Categories of Special Interest
Architectural, Artistic, Historical, Social
In Use As
1930 - 1940
Detached U-plan multiple-bay four-storey apartment complex, built 1934-36, having detached eight-bay four-storey block to east, curved corners, recessed entrance bays to north and south elevations and shopfronts to north elevation, galleried passages and open-faced stair towers to interior courtyard and to west elevation of east range. Flat roof with overhanging eaves having smooth rendered eaves course, rendered chimneystacks with clay pots and cast-iron rainwater goods. Brick walls, laid in English garden wall bond throughout, yellow brick to upper walls, having raised brick string courses and soldier courses, over red brick to ground floor and to curved corners, red brick, laid in English bond, to entrance bays, with red brick pilasters and overhanging curved canopies. Roughcast rendered walls to interior elevations and galleries, smooth rendered walls to stair towers. Square-headed window openings having red brick soldier voussoirs, red brick sills and replacement uPVC windows. Square-headed door openings with replacement uPVC doors, red brick balconies to exterior elevations. Square-headed shouldered openings to stair towers, round-headed openings providing access at ground floor level. Square-headed openings to entrance bays, flanked by brick engaged columns, concrete canopies over. Shopfronts comprising rendered, tiled and brick pilasters supporting red brick, solider bond fascias, moulded brick cornice and raised lettering, surrounding square-headed openings, some blocked or with steel roller shutters, some having glazed timber-framed doors and square-headed display windows. Mild steel railings on rendered plinth to south, west and north. Playground, playing field and car parking to interior. Located on south side of Townsend Street, east side of Mark Street, north side of Mark’s Lane and west side of Lombard Street East.
Countess Markievicz House is one of a number of important twentieth-century public housing schemes in the city. Designed by Herbert George Simms (1898-1948), the city Housing Architect, between 1934-36, it forms part of his extensive public housing legacy of 17,000 housing units. Following his death, his commitment to the provision of social housing was acknowledged by the City Surveyor Ernest Taylor. The influence of contemporary Dutch and British housing schemes is evident in the modern appearance of his work, though the modest scale respects the height of pre-existing buildings in the area.

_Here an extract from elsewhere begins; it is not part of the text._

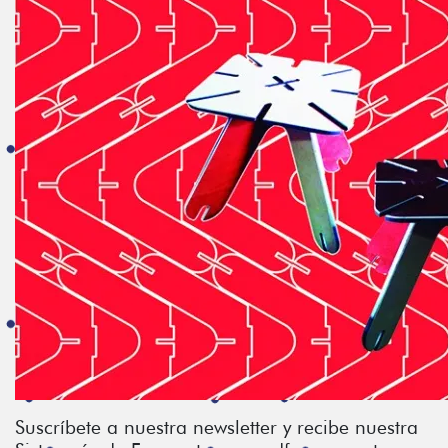
Suscríbete a nuestra newsletter y recibe nuestra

Simms made good use of simple brick and render details, the alternating coloured brick bands, overhanging eaves and canopies emphasizing the horizontality of his design. Red brick detailing is further used to define the curved corners and entrance blocks. The Celtic typeface of the block names is a subtle reminder of the State's promotion of a sense of national identity in the post-Independence period. The setting is enhanced by the integral shop units to the street.